My data looks like this. I have a customerID and 3 columns that record who has worked on the record for that customer as well as the assigned acct manager
RecID_Customer___CreatedBy____LastUser____AcctMan
1-------1374----------Bob Jones--------Mary Willis------Bob Jones
2-------1375----------Mary Willis------Bob Jones--------Bob Jones
3-------1376----------Jay Scott--------Mary Willis-------Mary Willis
4-------1377----------Jay Scott--------Mary Willis------Jay Scott
5-------1378----------Bob Jones--------Jay Scott--------Jay Scott
I want the query to return the following data. See below for a description of how each is obtained.
Employee___Created__Modified__Mod Own__Created Own
Bob Jones--------2-----------1---------------1----------------1
Mary Willis------1-----------2---------------1----------------0
Jay Scott--------2-----------1---------------1----------------1
Created = Counts the number of records created by each Employee
Modified = Number of records where the Employee is listed as Last User
(except where they created the record)
Mod Own = Number of records for each where the LastUser = Acctman
(account manager)
Created Own = Number of Records created by the employee where they are
the account manager for that customer
I can get each of these from a query, just need to somehow combine them:
Select CreatedBy, COUNT(CreatedBy) as Created
FROM [dbo].[Cust_REc] GROUP By CreatedBy
Select LastUser, COUNT(LastUser) as Modified
FROM [dbo].[Cust_REc] Where LastUser != CreatedBy GROUP By LastUser
Select AcctMan, COUNT(AcctMan) as CreatePort
FROM [dbo].[Cust_REc] Where AcctMan = CreatedBy GROUP By AcctMan
Select AcctMan, COUNT(AcctMan) as ModPort
FROM [dbo].[Cust_REc] Where AcctMan = LastUser AND NOT AcctMan = CreatedBy GROUP By AcctMan
Can someone see a way to do this? I may have to join the table to itself, but my attempts have not given me the correct data.

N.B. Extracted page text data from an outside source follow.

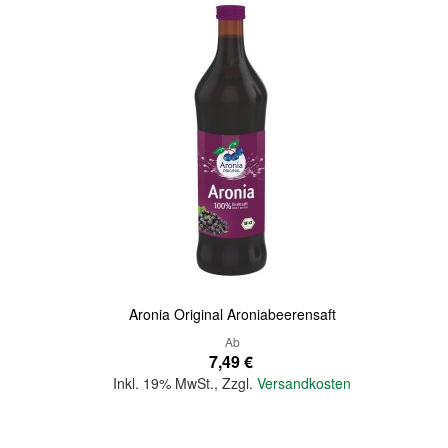
Quickview
Aronia Original Aroniabeerensaft
Ab
7,49 €
Inkl. 19% MwSt.
,
Zzgl.
Versandkosten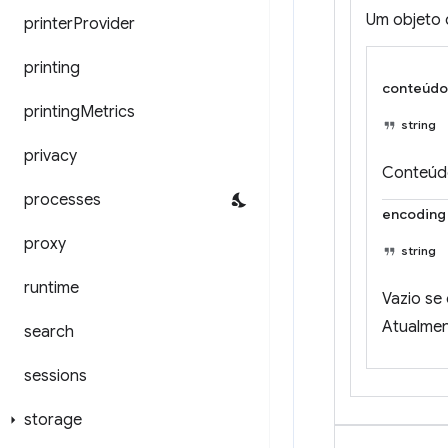
Um objeto 
printer
Provider
printing
conteúdo
printing
Metrics
string
privacy
Conteúdo
processes
encoding
proxy
string
runtime
Vazio se
Atualmen
search
sessions
storage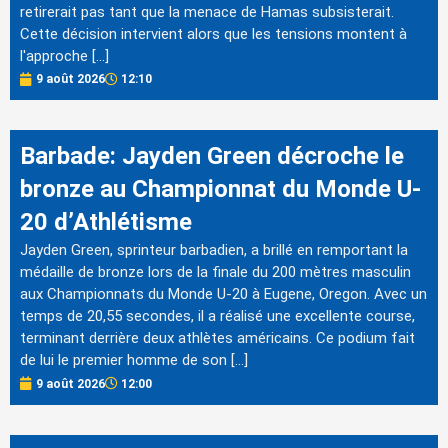
retirerait pas tant que la menace de Hamas subsisterait.
Cette décision intervient alors que les tensions montent à
l'approche […]
9 août 2026
12:10
Barbade: Jayden Green décroche le
bronze au Championnat du Monde U-
20 d’Athlétisme
Jayden Green, sprinteur barbadien, a brillé en remportant la
médaille de bronze lors de la finale du 200 mètres masculin
aux Championnats du Monde U-20 à Eugene, Oregon. Avec un
temps de 20,55 secondes, il a réalisé une excellente course,
terminant derrière deux athlètes américains. Ce podium fait
de lui le premier homme de son […]
9 août 2026
12:00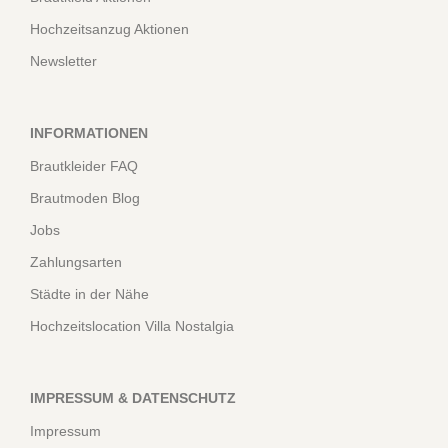
Hochzeitsanzug Aktionen
Newsletter
INFORMATIONEN
Brautkleider FAQ
Brautmoden Blog
Jobs
Zahlungsarten
Städte in der Nähe
Hochzeitslocation Villa Nostalgia
IMPRESSUM & DATENSCHUTZ
Impressum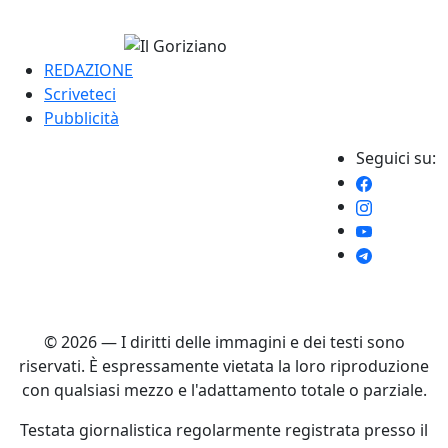
REDAZIONE
Scriveteci
Pubblicità
Seguici su:
© 2026 — I diritti delle immagini e dei testi sono
riservati. È espressamente vietata la loro riproduzione
con qualsiasi mezzo e l'adattamento totale o parziale.
Testata giornalistica regolarmente registrata presso il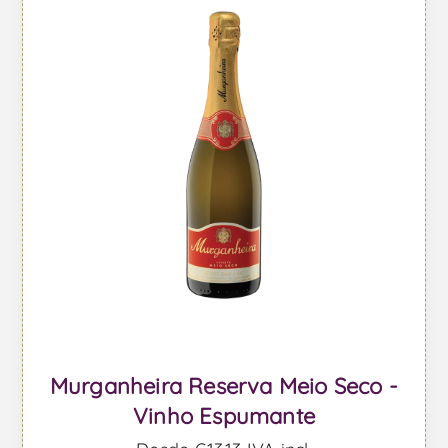
Murganheira Reserva Meio Seco -
Vinho Espumante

The following will give you the results you're looking for.
select
e.employee,
create_count=(select count(*) from customers c where c.createdby=e.employee),
mod_count=(select count(*) from customers c where c.lastmodifiedby=e.employee),
create_own_count=(select count(*) from customers c where c.createdby=e.employee and c.acctman=e.employee),
mod_own_count=(select count(*) from customers c where c.lastmodifiedby=e.employee and c.acctman=e.employee)
from (
select employee=createdby from customers
union
select employee=lastmodifiedby from customers
union
select employee=acctman from customers
) e
Note: there are other approaches that are more efficient than this but potentially far more complex as well. Specifically, I would bet there is a master Employee table somewhere that would prevent you from having to do the inline view just to get the list of names.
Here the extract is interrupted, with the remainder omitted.